::: DATA FOR PROCESSING

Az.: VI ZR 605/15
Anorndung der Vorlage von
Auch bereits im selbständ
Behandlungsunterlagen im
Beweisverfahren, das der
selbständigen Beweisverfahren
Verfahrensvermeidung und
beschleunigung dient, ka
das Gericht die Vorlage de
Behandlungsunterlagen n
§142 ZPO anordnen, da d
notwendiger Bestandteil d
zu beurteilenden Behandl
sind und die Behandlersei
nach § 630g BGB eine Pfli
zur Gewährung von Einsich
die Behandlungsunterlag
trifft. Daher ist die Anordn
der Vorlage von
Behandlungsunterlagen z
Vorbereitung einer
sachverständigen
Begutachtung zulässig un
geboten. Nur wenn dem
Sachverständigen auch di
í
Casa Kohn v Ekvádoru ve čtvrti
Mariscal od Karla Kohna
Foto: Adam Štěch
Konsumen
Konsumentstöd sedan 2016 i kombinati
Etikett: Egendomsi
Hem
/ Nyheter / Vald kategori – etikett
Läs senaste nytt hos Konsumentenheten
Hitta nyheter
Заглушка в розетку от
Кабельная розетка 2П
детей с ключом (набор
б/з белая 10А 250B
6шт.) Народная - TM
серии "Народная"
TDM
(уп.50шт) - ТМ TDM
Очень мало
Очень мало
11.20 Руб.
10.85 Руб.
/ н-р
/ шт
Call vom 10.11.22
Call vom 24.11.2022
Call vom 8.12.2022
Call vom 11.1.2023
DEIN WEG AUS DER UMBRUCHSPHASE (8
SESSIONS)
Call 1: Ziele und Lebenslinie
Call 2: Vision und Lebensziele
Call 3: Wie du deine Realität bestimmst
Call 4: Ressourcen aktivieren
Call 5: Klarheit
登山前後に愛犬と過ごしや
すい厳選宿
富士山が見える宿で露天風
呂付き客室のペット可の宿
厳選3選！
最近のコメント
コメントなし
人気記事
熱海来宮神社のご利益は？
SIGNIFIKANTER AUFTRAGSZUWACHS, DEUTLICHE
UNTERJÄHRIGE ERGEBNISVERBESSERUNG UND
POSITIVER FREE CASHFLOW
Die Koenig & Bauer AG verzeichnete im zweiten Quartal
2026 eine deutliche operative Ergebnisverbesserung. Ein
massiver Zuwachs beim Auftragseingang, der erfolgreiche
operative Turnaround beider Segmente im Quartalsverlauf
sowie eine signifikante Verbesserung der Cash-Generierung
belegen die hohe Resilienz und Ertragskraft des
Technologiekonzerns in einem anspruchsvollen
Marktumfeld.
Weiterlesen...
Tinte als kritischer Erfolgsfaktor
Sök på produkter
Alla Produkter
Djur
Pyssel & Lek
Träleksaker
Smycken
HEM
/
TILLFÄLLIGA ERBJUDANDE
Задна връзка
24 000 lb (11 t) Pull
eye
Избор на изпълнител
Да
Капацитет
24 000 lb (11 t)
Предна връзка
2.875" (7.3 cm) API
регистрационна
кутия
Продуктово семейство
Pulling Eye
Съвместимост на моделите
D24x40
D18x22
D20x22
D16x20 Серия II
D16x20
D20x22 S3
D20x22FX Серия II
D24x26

::::::
::: DATA FOR PROCESSING

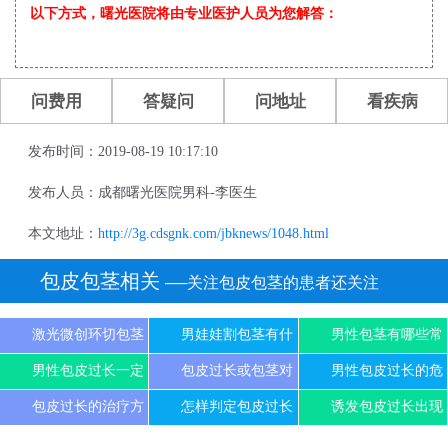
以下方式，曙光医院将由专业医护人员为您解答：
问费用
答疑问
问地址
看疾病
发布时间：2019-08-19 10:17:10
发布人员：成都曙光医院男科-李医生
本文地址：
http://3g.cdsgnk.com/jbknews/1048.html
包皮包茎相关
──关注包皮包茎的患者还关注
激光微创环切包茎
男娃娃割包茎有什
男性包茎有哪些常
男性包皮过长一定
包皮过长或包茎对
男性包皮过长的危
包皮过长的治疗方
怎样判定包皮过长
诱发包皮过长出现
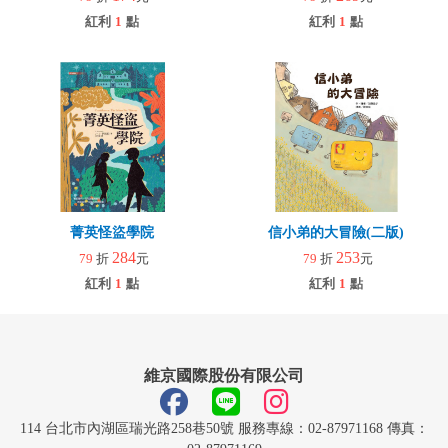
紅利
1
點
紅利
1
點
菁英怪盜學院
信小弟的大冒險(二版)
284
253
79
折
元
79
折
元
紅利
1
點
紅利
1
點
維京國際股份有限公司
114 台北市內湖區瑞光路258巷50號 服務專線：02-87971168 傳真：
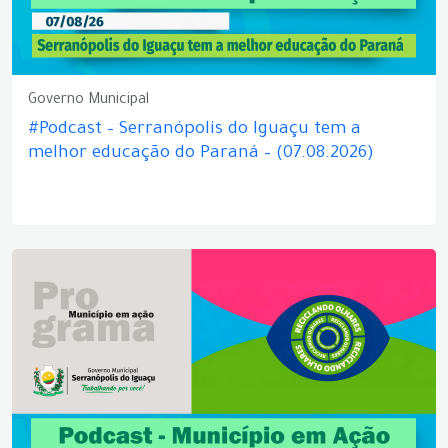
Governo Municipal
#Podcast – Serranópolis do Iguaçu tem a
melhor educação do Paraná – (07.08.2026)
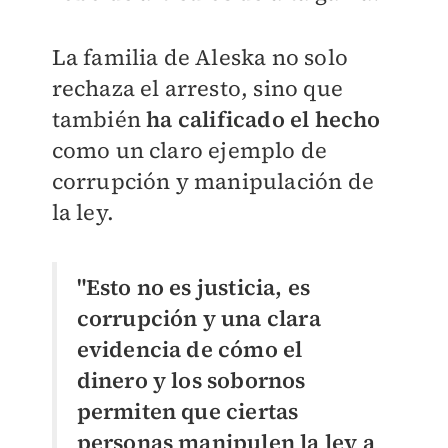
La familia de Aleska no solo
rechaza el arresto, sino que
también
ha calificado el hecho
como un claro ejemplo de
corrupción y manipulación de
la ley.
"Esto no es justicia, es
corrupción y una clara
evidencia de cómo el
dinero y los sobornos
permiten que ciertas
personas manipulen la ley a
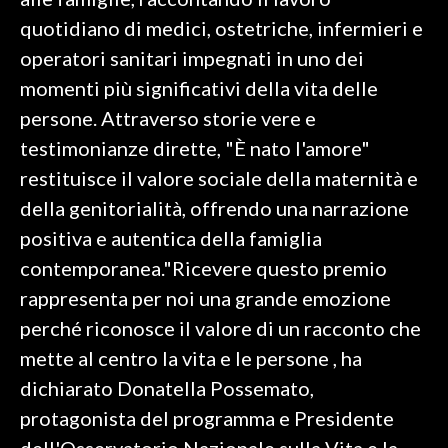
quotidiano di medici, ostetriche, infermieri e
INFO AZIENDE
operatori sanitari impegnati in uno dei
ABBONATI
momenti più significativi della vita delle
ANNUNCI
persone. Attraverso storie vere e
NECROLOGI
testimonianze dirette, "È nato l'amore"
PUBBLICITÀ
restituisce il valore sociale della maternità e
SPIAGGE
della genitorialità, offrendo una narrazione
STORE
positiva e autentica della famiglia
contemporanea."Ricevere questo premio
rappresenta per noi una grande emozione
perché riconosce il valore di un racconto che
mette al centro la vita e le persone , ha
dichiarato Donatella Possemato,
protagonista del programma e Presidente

::::::

> _PROBLEM TO SOLVE_:
Return only the lines between the one holding "Az.: VI ZR 605/15" and the one holding "sind und die Behandlersei", inclusive, exactly as they appear above.

> _ANSWER FOR THIS EXERCISE_:
Az.: VI ZR 605/15
Anorndung der Vorlage von
Auch bereits im selbständ
Behandlungsunterlagen im
Beweisverfahren, das der
selbständigen Beweisverfahren
Verfahrensvermeidung und
beschleunigung dient, ka
das Gericht die Vorlage de
Behandlungsunterlagen n
§142 ZPO anordnen, da d
notwendiger Bestandteil d
zu beurteilenden Behandl
sind und die Behandlersei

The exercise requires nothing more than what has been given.